No new commitments before GATS problems redressed, says new book
Penang, 2 July (Lean Ka-Min) - Trade in services is an area rife with gaps and inequities which have been detrimental to Third World interests, according to a new book which calls on developing countries to cease undertaking further services liberalization before these deficiencies are remedied.
The focus of trade analyst Chakravarthi Raghavan in his just published book, “Developing Countries and Services Trade: Chasing a Black Cat in a Dark Room, Blindfolded” (Penang: Third World Network, 2002), is on the World Trade Organization’s General Agreement on Trade in Services (GATS), which lays down multilateral rules governing services trade and sets the framework for liberalization of services by member states.
Raghavan, who is the Chief Editor of the “South-North Development Monitor” (SUNS), points out that GATS, one of the outcomes of the Uruguay Round of trade talks which established the WTO, was formulated without the aid of data that would have allowed negotiators to assess the costs and benefits of the myriad commitments they were entering into. He identifies this lack of proper data on the direction of services trade as one of the key problems in services negotiations, and says that it is a problem which persists even till now, more than seven years after GATS came into force and with a round of further services liberalization already underway at the WTO.
Due to this absence of data, developing-country negotiators at the WTO and policy-makers in capitals, states Raghavan, not only are unable to evaluate the effects of prior commitments undertaken under GATS but also cannot estimate the future costs and benefits of any new concessions given and received in the currently ongoing round of services talks. Such uninformed negotiation can only be akin to, as the title of the book suggests, “chasing a black cat in a dark room, blindfolded.”
Indeed, when it comes to services, developing-country diplomats have been negotiating ‘in the dark’ ever since the inception of the Uruguay Round services talks. According to Raghavan, the services negotiators were all too aware of this problem as far back as 1987, and were briefed by statistical experts from the UN system on the need to redress it. However, the developed countries repeatedly, throughout the Uruguay Round, stymied efforts to promote a system of internationally comparable services data, and the matter was effectively sidetracked while substantive commitments were being undertaken by developing countries to open up their services sectors under the agreement being negotiated and that was to become GATS.
It was only last year that a manual on “Statistics of International Trade in Services” was finally approved by the UN with the recommendation that national statistical offices adopt it and begin to collate data along the lines prescribed therein. However, Raghavan points out in his book, the basis for data collection and collation prescribed by the manual does not conform to the definition of services trade set out in GATS; otherwise, according to the task force which prepared the manual, it would “fail to ensure compatibility with international statistical systems ... and demand excessive resources for implementation.” Thus, on ostensible grounds of statistical conveniences, developing-country negotiators in the multilateral services talks effectively end up no better informed on the data front now than they were when they began the Uruguay Round negotiations on GATS!

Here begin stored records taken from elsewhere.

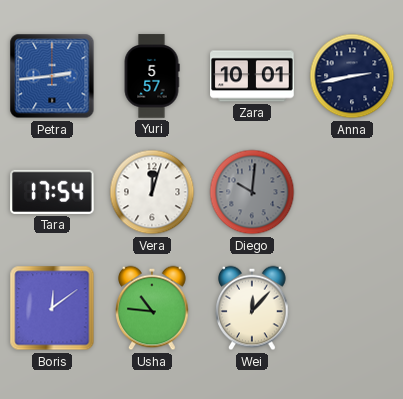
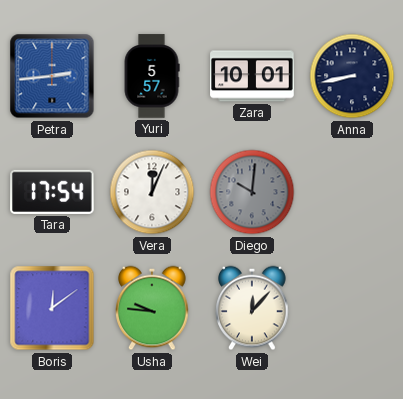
Anna: 2:43 -> 8:43
Vera: 12:03 -> 12:04
Usha: 10:46 -> 9:46
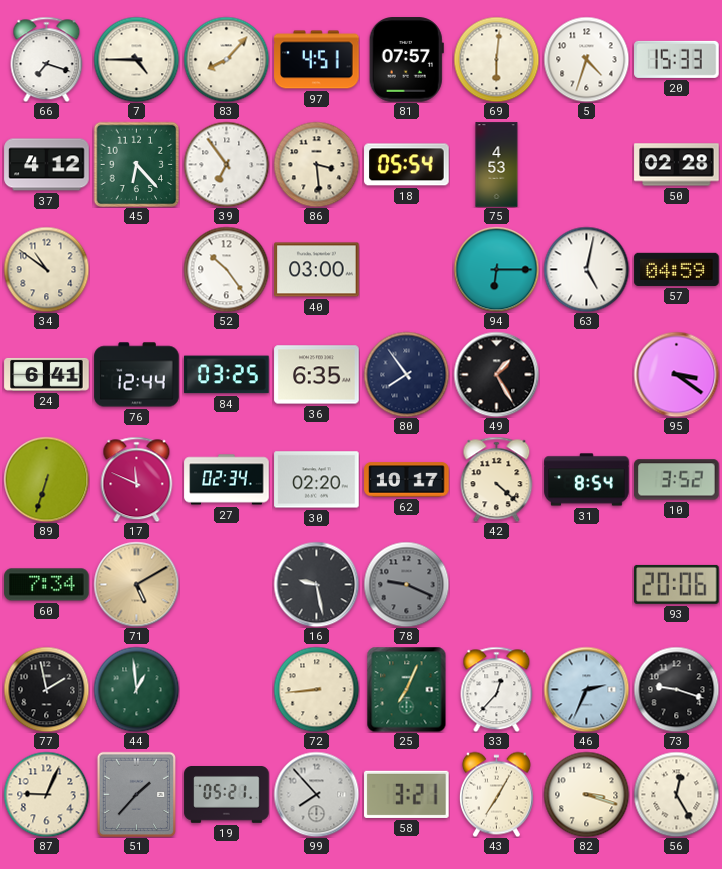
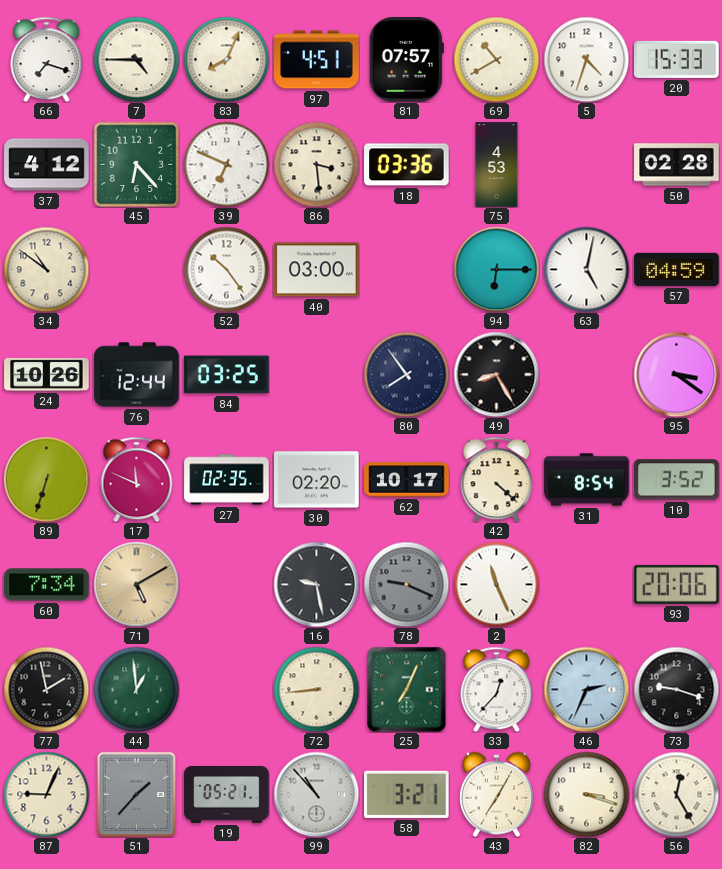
83: 8:07 -> 8:04
69: 6:01 -> 10:40
39: 6:54 -> 6:49
18: 05:54 -> 03:36
24: 6:41 -> 10:26
36: 6:35 -> none
49: 1:25 -> 8:25
27: 02:34 -> 02:35
2: none -> 11:26
99: 7:53 -> 10:53
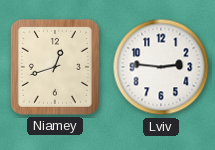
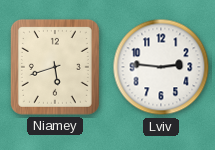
Niamey: 12:42 -> 5:42
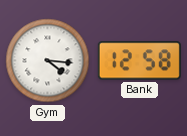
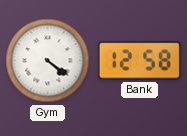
Gym: 4:16 -> 4:21
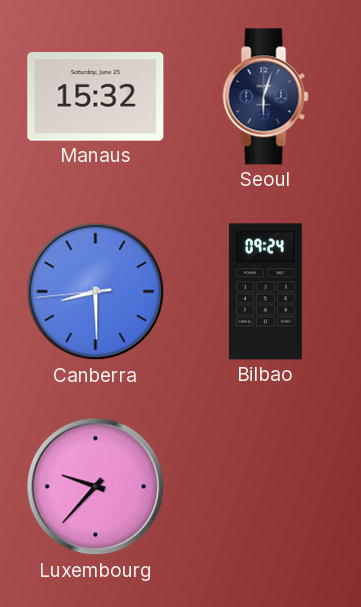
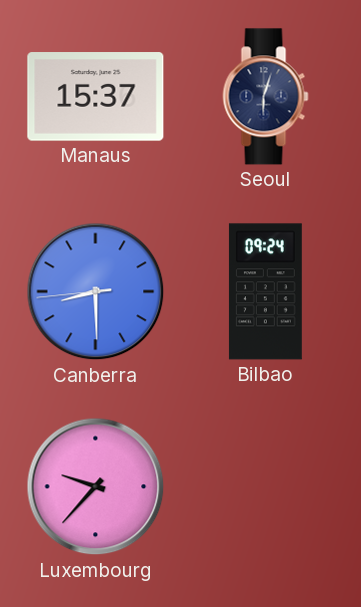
Manaus: 15:32 -> 15:37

In his book, Raghavan charts a concise history of the “data problem”, unearthing, as former Indian Ambassador to GATT SP Shukla puts it in the preface, “the unsavoury tale of sidetracking, procrastination and obfuscation practised by those very interests that were demandeurs of the services negotiations in the first place.”
While hard, in-depth data may be lacking, available analysis and qualitative assessments have brought out that the liberalization of services trade has thus far benefited the service suppliers of the industrialized countries while yielding hardly any gains for their Southern counterparts. This imbalance, says Raghavan, is the result of the vast differential in service supply capacity between the developed and developing countries, and the latter’s almost complete lack of capacity for exporting services to the industrialized world.
It is in this context that developing countries are being asked by the developed countries to throw open their services sectors to free-market precepts and foreign competition in the ongoing round of WTO services negotiations - all this, without proper data to navigate them in the course of the talks. “If the industrialized countries and the WTO secretariat are trying to ensure that developing countries make commitments and agree to market openings without a full realization of the implications, they cannot be going about the job better,” Raghavan declares.
The liberalization pressures developing countries are being subjected to in the current GATS talks have been criticized by civil society as many vital and basic services are targeted for coverage by GATS’ free-trade rules. This in turn has prompted responses by the likes of the WTO secretariat which claim that, by stating that member states need only liberalize progressively and to the extent they desire, GATS is a “development-friendly” agreement.
Raghavan demolishes this “myth” that has become prevalent even among many developing countries themselves as well as several international organizations.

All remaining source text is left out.